◆ Data extract

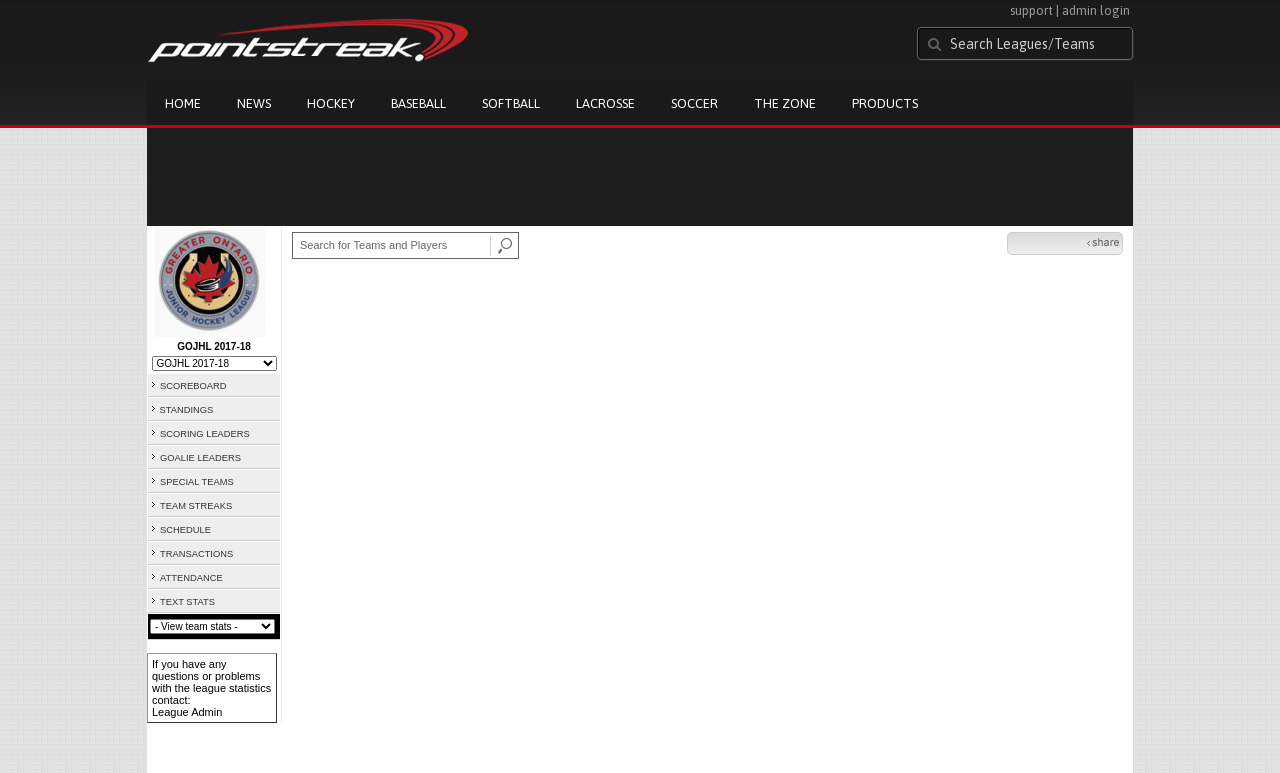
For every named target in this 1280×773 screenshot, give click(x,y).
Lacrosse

* * *

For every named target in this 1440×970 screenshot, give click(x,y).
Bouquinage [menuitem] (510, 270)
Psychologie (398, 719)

◆ Exercise brief
Report the count of lines in the entries that contain the string "click", and nothing besides it.

◆ Exercise solution
2